● **YOUR INSTRUCTIONS**:
Leave the pictures out and print, word for word, the lines below from the one with "CtK Weekly Herald // Wednesday, November 26, 2025" through the final line.

● **RECORDED DATA**:
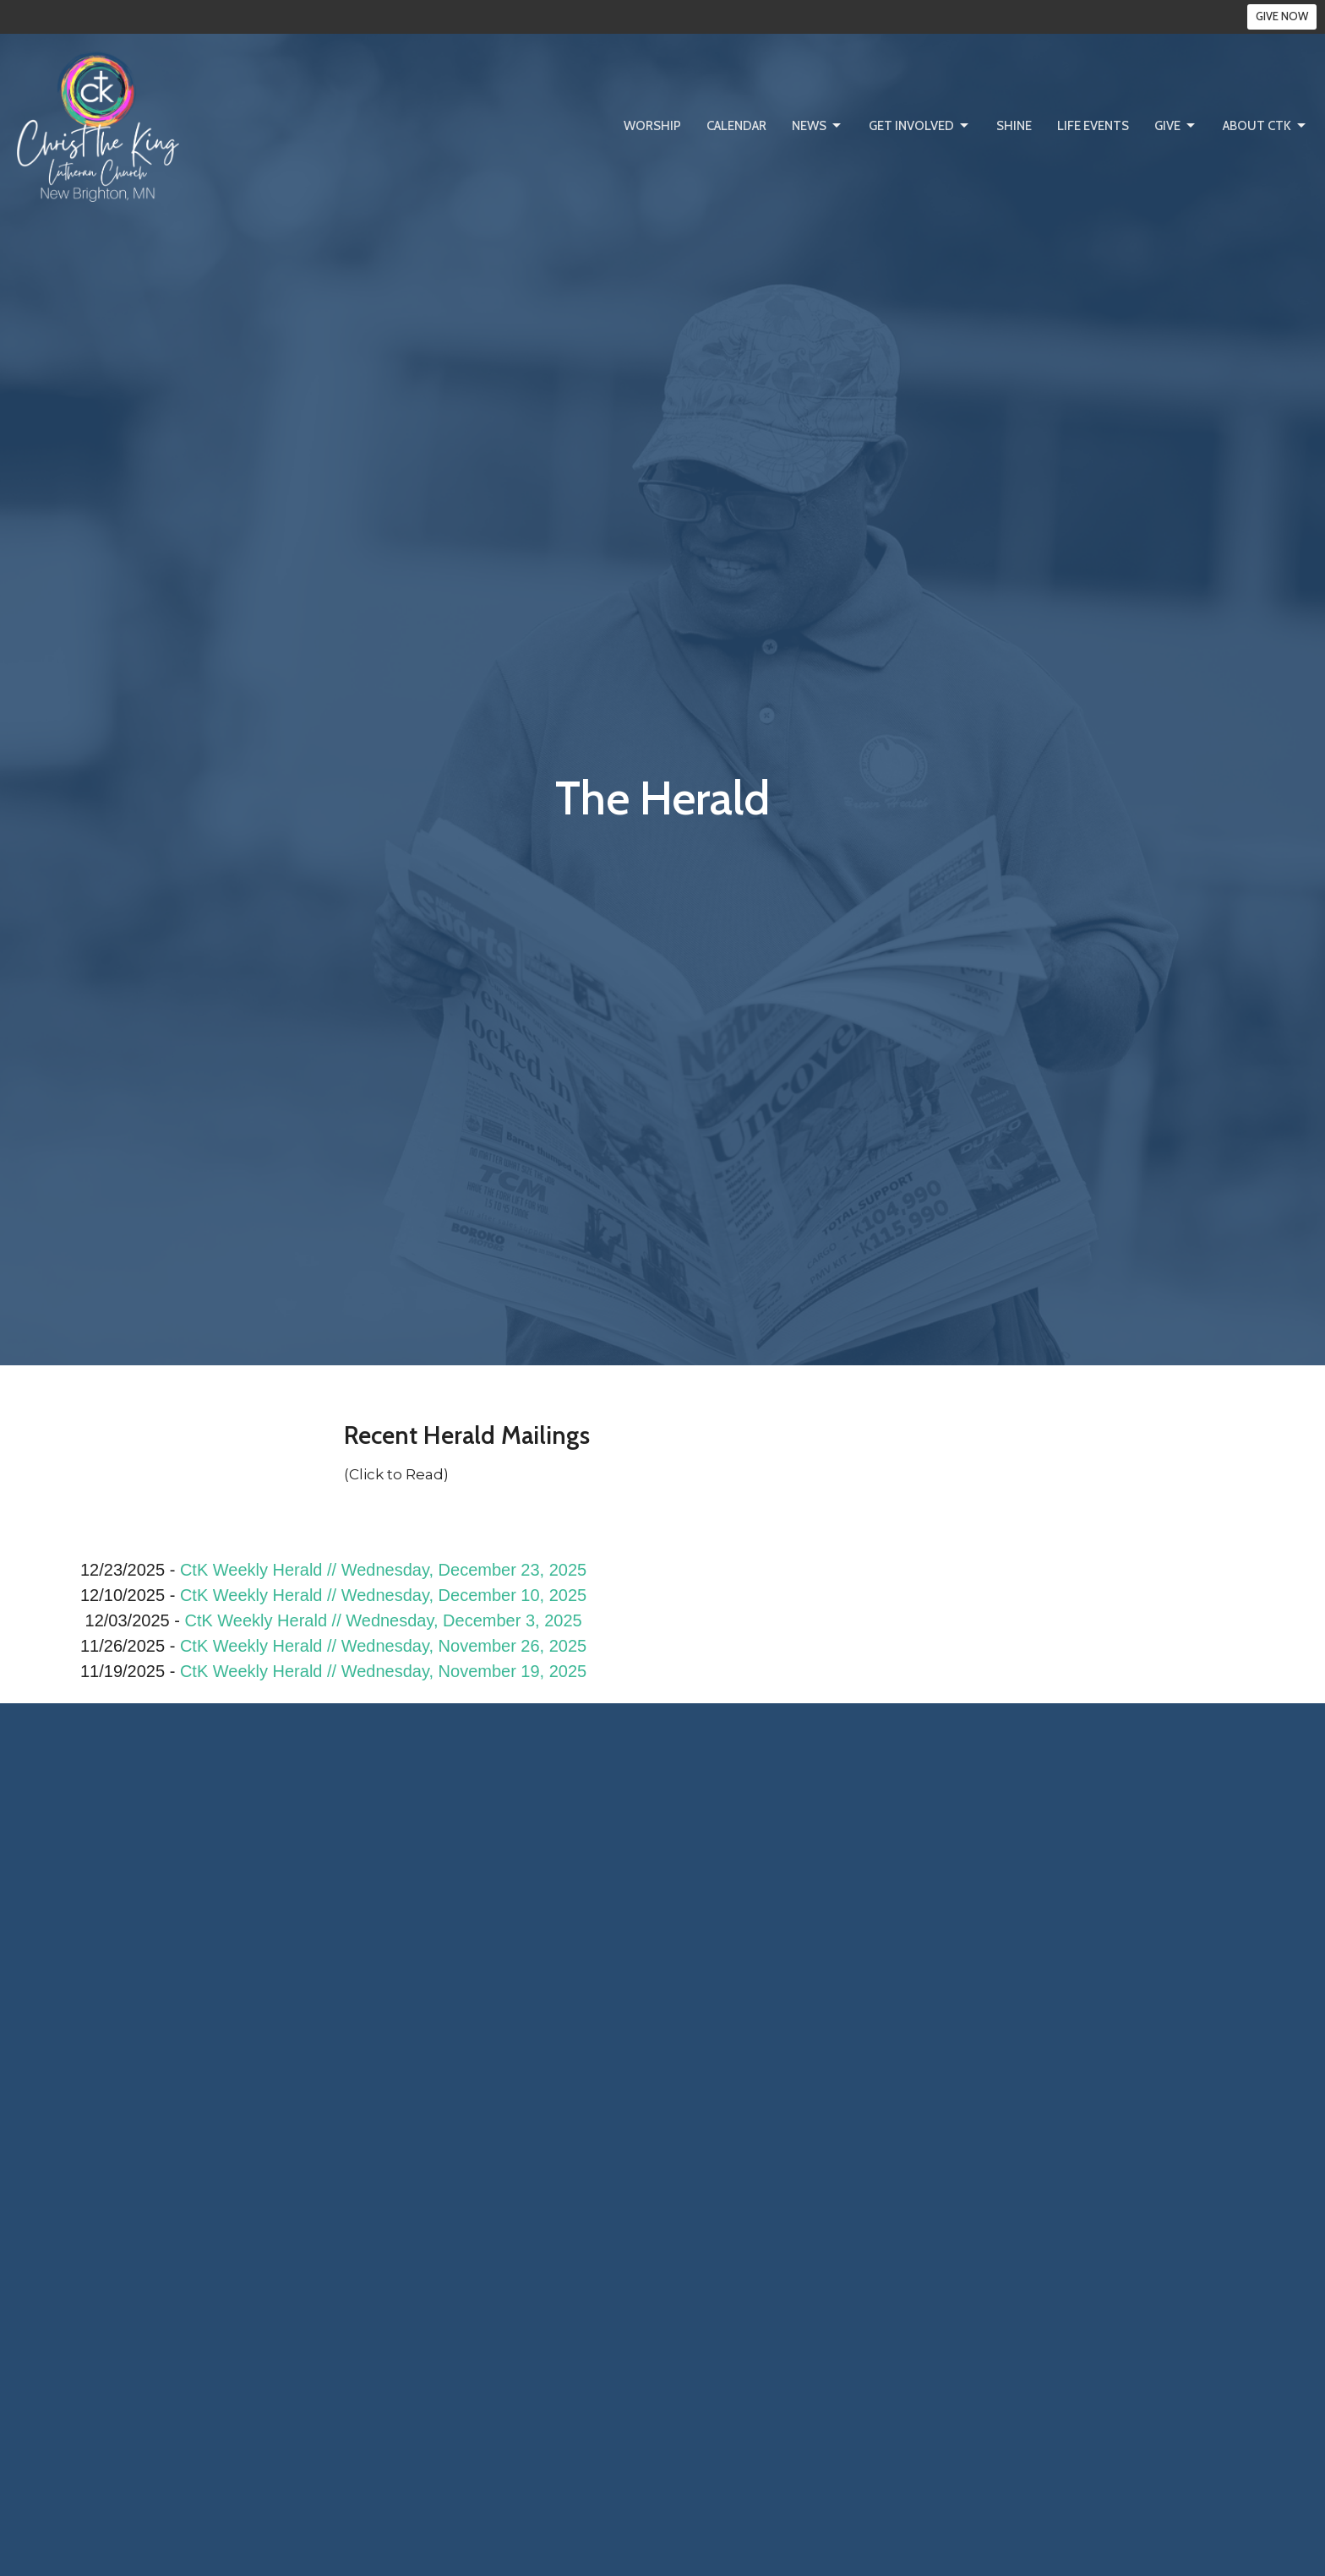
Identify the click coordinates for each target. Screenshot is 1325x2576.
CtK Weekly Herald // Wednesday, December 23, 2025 (383, 1569)
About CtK (1265, 125)
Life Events (1093, 125)
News (817, 125)
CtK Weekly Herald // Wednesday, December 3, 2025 (382, 1620)
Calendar (736, 125)
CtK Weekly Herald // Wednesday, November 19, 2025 (383, 1671)
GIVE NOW (1282, 16)
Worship (652, 125)
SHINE (1014, 125)
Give (1175, 125)
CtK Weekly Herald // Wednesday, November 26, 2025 (383, 1646)
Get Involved (920, 125)
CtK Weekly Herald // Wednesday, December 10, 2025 (383, 1595)
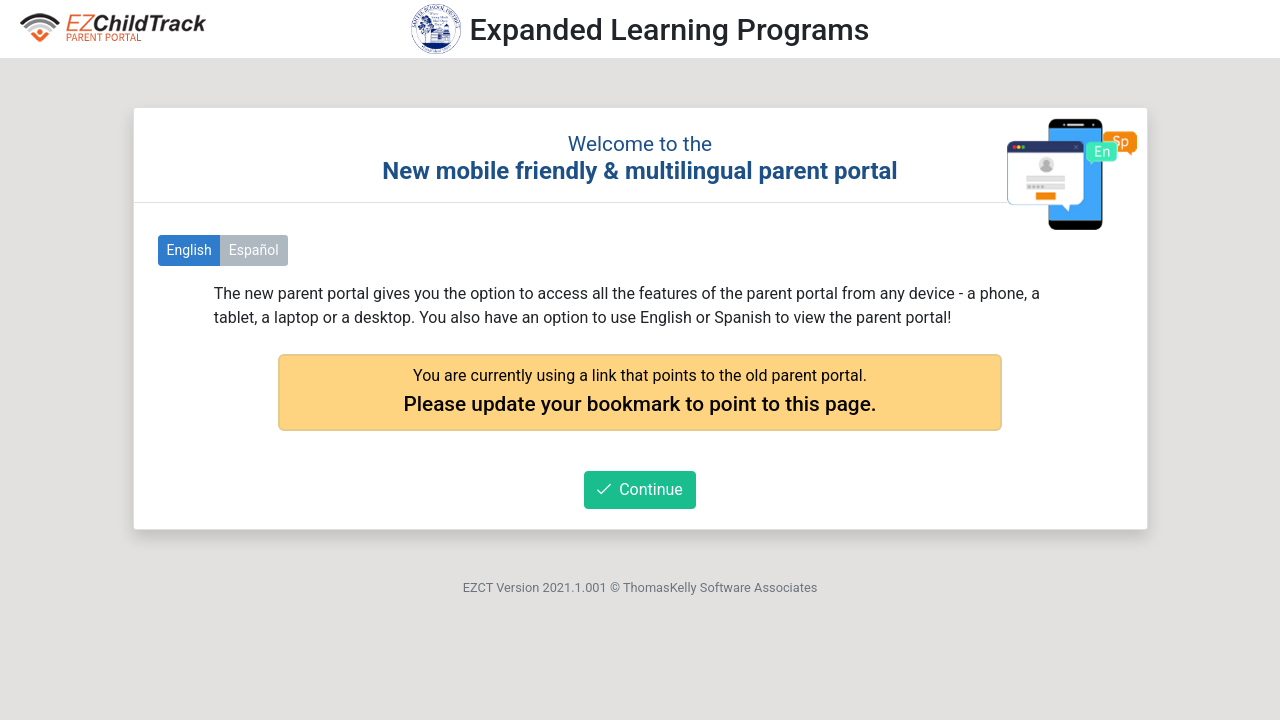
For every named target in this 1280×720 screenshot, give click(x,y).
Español (254, 250)
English (189, 250)
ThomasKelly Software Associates (720, 587)
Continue (640, 489)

● **ANSWER FOR THE TASK**:
CtK Weekly Herald // Wednesday, November 26, 2025 (383, 1646)
Get Involved (920, 125)
CtK Weekly Herald // Wednesday, December 10, 2025 (383, 1595)
For every named target in this 1280×720 screenshot, give click(x,y).
Español (254, 250)
English (189, 250)
ThomasKelly Software Associates (720, 587)
Continue (640, 489)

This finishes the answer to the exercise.